WHAT IS NEEDED: Type the entries out once more. Match them exactly.

————

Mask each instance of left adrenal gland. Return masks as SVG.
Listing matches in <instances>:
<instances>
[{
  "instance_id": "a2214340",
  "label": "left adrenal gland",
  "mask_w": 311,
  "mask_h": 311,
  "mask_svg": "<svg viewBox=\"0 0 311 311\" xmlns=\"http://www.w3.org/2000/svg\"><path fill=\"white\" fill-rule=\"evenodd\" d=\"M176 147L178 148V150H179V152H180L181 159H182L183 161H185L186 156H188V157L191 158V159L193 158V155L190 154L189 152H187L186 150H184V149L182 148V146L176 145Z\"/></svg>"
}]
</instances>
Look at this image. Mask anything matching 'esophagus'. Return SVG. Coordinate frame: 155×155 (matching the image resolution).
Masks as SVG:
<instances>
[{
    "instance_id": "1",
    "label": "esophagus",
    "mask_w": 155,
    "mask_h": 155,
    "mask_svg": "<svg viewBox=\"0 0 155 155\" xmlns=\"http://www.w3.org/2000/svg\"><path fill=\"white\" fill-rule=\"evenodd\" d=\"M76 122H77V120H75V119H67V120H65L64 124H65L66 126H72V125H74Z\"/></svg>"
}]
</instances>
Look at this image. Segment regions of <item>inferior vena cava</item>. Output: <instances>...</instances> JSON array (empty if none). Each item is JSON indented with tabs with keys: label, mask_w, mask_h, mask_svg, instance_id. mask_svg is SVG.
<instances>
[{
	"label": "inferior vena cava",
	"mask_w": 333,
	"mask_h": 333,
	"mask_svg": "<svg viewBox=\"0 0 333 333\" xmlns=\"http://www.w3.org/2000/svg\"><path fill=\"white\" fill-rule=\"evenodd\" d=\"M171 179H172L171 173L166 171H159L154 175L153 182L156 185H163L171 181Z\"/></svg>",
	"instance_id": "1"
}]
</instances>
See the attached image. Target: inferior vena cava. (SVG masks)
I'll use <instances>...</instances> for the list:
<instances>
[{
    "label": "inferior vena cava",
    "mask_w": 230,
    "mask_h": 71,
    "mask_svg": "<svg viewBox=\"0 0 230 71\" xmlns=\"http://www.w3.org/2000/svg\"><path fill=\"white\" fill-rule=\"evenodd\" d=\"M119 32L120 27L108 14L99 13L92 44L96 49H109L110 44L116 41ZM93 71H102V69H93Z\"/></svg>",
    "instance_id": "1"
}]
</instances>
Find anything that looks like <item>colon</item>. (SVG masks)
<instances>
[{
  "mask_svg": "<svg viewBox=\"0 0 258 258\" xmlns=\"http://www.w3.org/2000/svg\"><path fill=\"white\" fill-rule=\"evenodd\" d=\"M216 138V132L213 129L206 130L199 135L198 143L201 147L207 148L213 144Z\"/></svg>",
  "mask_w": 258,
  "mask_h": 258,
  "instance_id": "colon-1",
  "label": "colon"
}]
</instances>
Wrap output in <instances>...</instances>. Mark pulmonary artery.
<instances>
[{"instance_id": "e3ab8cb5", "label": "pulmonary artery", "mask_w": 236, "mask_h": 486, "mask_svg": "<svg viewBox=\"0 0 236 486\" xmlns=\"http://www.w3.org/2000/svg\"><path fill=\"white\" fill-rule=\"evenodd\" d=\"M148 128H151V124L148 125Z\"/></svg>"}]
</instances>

————

TASK RESPONSE:
Mask each instance of left adrenal gland. Return masks as SVG.
Listing matches in <instances>:
<instances>
[{
  "instance_id": "a2214340",
  "label": "left adrenal gland",
  "mask_w": 311,
  "mask_h": 311,
  "mask_svg": "<svg viewBox=\"0 0 311 311\" xmlns=\"http://www.w3.org/2000/svg\"><path fill=\"white\" fill-rule=\"evenodd\" d=\"M176 147L178 148V150H179V152H180L181 159H182L183 161H185L186 156H188V157L191 158V159L193 158V155L190 154L189 152H187L186 150H184V149L182 148V146L176 145Z\"/></svg>"
}]
</instances>
Look at this image. Mask anything matching 'esophagus'. Return SVG. Coordinate frame: 155×155 (matching the image resolution).
Masks as SVG:
<instances>
[{
    "instance_id": "1",
    "label": "esophagus",
    "mask_w": 155,
    "mask_h": 155,
    "mask_svg": "<svg viewBox=\"0 0 155 155\" xmlns=\"http://www.w3.org/2000/svg\"><path fill=\"white\" fill-rule=\"evenodd\" d=\"M76 122H77V120H75V119H67V120H65L64 124H65L66 126H72V125H74Z\"/></svg>"
}]
</instances>
Look at this image. Segment regions of <item>inferior vena cava</item>. Output: <instances>...</instances> JSON array (empty if none). Each item is JSON indented with tabs with keys: label, mask_w, mask_h, mask_svg, instance_id. mask_svg is SVG.
<instances>
[{
	"label": "inferior vena cava",
	"mask_w": 333,
	"mask_h": 333,
	"mask_svg": "<svg viewBox=\"0 0 333 333\" xmlns=\"http://www.w3.org/2000/svg\"><path fill=\"white\" fill-rule=\"evenodd\" d=\"M171 179H172L171 173L166 171H159L154 175L153 182L156 185H163L171 181Z\"/></svg>",
	"instance_id": "1"
}]
</instances>
See the attached image. Target: inferior vena cava. (SVG masks)
I'll use <instances>...</instances> for the list:
<instances>
[{
    "label": "inferior vena cava",
    "mask_w": 230,
    "mask_h": 71,
    "mask_svg": "<svg viewBox=\"0 0 230 71\" xmlns=\"http://www.w3.org/2000/svg\"><path fill=\"white\" fill-rule=\"evenodd\" d=\"M119 32L120 27L108 14L99 13L92 44L96 49H109L110 44L116 41ZM93 71H102V69H93Z\"/></svg>",
    "instance_id": "1"
}]
</instances>
Find anything that looks like <item>colon</item>. (SVG masks)
<instances>
[{
  "mask_svg": "<svg viewBox=\"0 0 258 258\" xmlns=\"http://www.w3.org/2000/svg\"><path fill=\"white\" fill-rule=\"evenodd\" d=\"M216 138V132L213 129L206 130L199 135L198 143L201 147L207 148L213 144Z\"/></svg>",
  "mask_w": 258,
  "mask_h": 258,
  "instance_id": "colon-1",
  "label": "colon"
}]
</instances>
Wrap output in <instances>...</instances>. Mark pulmonary artery.
<instances>
[{"instance_id": "e3ab8cb5", "label": "pulmonary artery", "mask_w": 236, "mask_h": 486, "mask_svg": "<svg viewBox=\"0 0 236 486\" xmlns=\"http://www.w3.org/2000/svg\"><path fill=\"white\" fill-rule=\"evenodd\" d=\"M148 128H151V124L148 125Z\"/></svg>"}]
</instances>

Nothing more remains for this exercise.